■ **Exercise directions**
Go over the data below and say how many lines hold the word "return". Only the number is needed.

[Saved data entries]
::::::::
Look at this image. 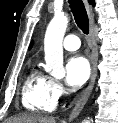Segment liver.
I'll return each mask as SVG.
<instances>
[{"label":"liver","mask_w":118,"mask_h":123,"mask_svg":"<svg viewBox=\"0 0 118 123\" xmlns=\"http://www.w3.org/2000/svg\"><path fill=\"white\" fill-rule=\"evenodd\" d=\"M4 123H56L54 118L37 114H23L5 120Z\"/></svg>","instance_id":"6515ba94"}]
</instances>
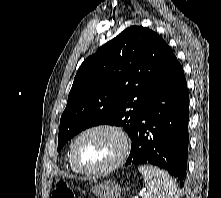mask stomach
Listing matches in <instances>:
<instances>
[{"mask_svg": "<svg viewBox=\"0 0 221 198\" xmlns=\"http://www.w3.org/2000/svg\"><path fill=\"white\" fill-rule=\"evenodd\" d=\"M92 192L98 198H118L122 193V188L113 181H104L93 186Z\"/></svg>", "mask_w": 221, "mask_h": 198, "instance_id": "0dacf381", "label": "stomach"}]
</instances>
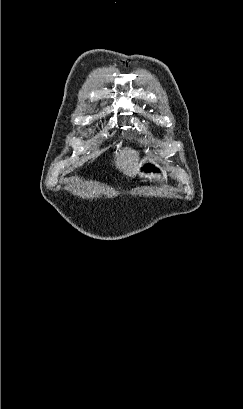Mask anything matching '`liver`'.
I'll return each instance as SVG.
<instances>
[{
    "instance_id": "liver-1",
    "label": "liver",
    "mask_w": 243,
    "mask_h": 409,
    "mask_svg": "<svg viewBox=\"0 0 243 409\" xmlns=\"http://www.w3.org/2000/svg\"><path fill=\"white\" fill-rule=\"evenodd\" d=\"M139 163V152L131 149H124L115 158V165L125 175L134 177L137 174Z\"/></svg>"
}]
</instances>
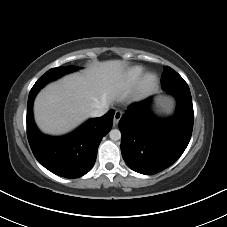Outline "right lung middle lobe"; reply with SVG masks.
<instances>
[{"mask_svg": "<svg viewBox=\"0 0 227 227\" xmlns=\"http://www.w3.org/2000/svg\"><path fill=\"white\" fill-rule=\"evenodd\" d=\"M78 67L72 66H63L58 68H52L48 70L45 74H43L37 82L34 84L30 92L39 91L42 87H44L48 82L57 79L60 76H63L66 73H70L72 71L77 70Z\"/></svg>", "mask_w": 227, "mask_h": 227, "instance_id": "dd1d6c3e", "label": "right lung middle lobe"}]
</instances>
::::::::
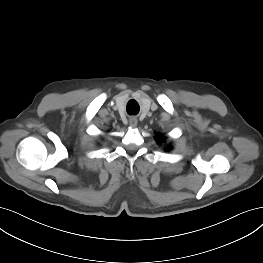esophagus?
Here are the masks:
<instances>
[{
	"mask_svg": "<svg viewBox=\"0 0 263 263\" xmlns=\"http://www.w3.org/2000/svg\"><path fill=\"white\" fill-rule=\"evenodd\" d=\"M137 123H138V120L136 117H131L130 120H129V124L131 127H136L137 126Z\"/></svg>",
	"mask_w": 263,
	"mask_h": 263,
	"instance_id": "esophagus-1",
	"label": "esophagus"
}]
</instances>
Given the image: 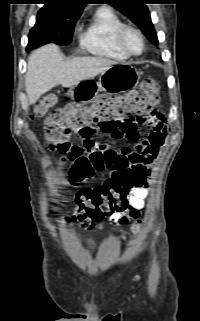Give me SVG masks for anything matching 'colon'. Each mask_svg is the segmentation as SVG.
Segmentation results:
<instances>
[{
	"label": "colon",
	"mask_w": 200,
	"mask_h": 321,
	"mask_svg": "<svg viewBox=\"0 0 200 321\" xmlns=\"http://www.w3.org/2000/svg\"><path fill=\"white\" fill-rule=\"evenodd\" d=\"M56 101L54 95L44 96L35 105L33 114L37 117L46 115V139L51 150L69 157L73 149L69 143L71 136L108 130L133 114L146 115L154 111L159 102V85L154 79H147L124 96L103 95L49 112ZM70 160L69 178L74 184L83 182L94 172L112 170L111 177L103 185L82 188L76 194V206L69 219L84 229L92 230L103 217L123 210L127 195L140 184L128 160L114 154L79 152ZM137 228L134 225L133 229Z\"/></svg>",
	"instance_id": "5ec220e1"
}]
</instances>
::::::::
■ **Answer section**
2